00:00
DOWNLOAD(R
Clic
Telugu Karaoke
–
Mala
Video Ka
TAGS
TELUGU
══════════════════════════════
■ EXERCISE ■
Every record above is to be written out exactly.

■ YOUR SOLUTION ■
00:00
DOWNLOAD(R
Clic
Telugu Karaoke
–
Mala
Video Ka
TAGS
TELUGU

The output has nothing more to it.